We assume that the targeted attacks represent the centralization of the efforts to isolate municipalities and states following specific and wellengineered strategies. Such coordination is only possible with a consensus at federal, state, and municipal levels since systematized isolation rely on the adherence of all involved parts. The random failures, on the other hand, abstract independent and decentralized actions. Within this framework, the federal initiatives towards SARSCoV2 containment are more effective in breaking the transmission network than leaving the cities (or states) on their own. We have shown that random failures usually take longer to dismantle the networks than choosing the nodes with some criteria.

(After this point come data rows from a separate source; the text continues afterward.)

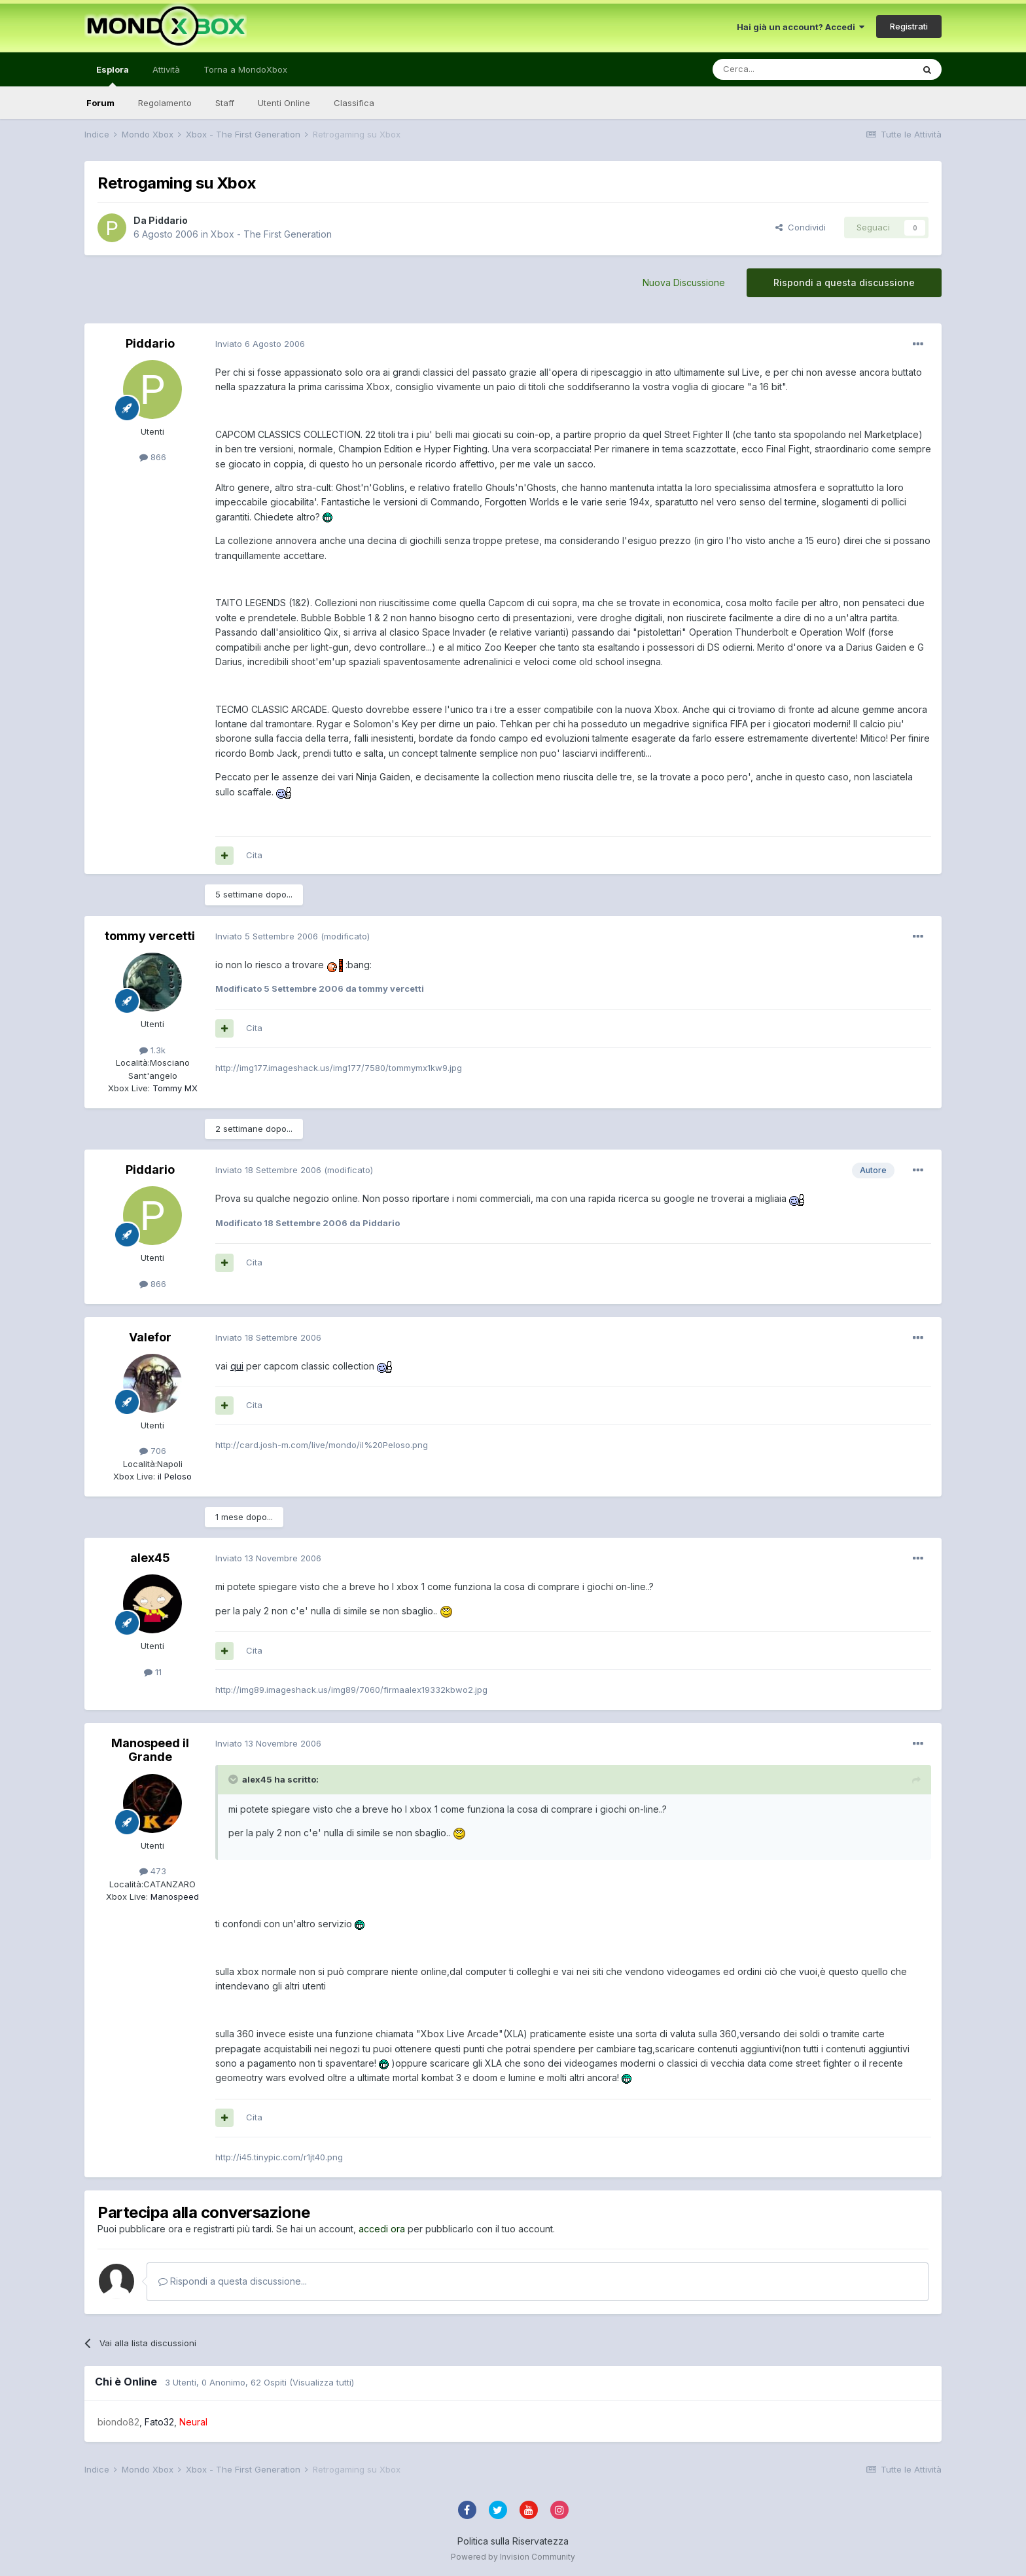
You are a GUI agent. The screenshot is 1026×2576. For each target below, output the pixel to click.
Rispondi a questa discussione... (232, 2281)
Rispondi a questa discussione (844, 282)
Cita (254, 855)
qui (236, 1365)
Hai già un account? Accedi (800, 27)
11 (153, 1672)
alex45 (150, 1558)
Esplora (112, 75)
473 (152, 1871)
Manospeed (173, 1896)
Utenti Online (284, 103)
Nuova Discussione (684, 282)
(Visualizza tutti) (321, 2382)
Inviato (260, 343)
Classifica (354, 103)
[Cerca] (773, 69)
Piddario (168, 220)
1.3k (152, 1050)
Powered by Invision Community (513, 2557)
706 (152, 1450)
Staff (224, 103)
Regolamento (165, 103)
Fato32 (159, 2421)
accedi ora (382, 2228)
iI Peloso (173, 1476)
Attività (166, 69)
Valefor (150, 1337)
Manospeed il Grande (150, 1750)
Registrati (909, 26)
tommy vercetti (150, 936)
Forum (100, 103)
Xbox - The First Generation (271, 234)
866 (152, 457)
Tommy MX (174, 1088)
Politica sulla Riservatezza (513, 2541)
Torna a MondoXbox (245, 69)
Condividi (800, 227)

However, both the targeted attacks and the reactive strategy are possibly not feasible in some regions due to the widely divergent kinds of issues they may face (Gaskell & Stoker, 2020), where the authorities must tailor specific strategies at the local level. The conducted robustness analysis points out the more central cities according to the network metrics and how their isolation impacts in connectivity and the flow of people. We thus present action plans that depend on cooperation and could conceivably rearrange in realworld scenarios.
Conclusions
Based on the robustness analysis, the reactive strategy is not effective in reducing the size of the giant component nor breaking the mobility network into disconnected groups when compared to the targeted attacks. Moreover, the federal actions have a substantial impact on the network, while the local ones usually do not break it before almost all cities are isolated. Choosing the cities with higher degrees for the targeted attacks is the best option in most cases, considering the size of the largest component, especially for the two largest networks (N = 5,420 and N = 620 cities). However, there is a transition, showing that the vulnerability index performs nearly the same as the degree for the São Paulo State network, and it is the best choice for the network of the Brazilian states (N = 27 nodes) under most threshold levels. The total flow of the network is affected similarly by both the targeted attacks and the reactive strategy, but the former is more well succeeded when guided by the strength measure. Lastly, the removal of regions ordered by their betweenness centrality generates a higher number of disconnected islands in the mobility network, which ensures the containment of the disease within small isolated groups.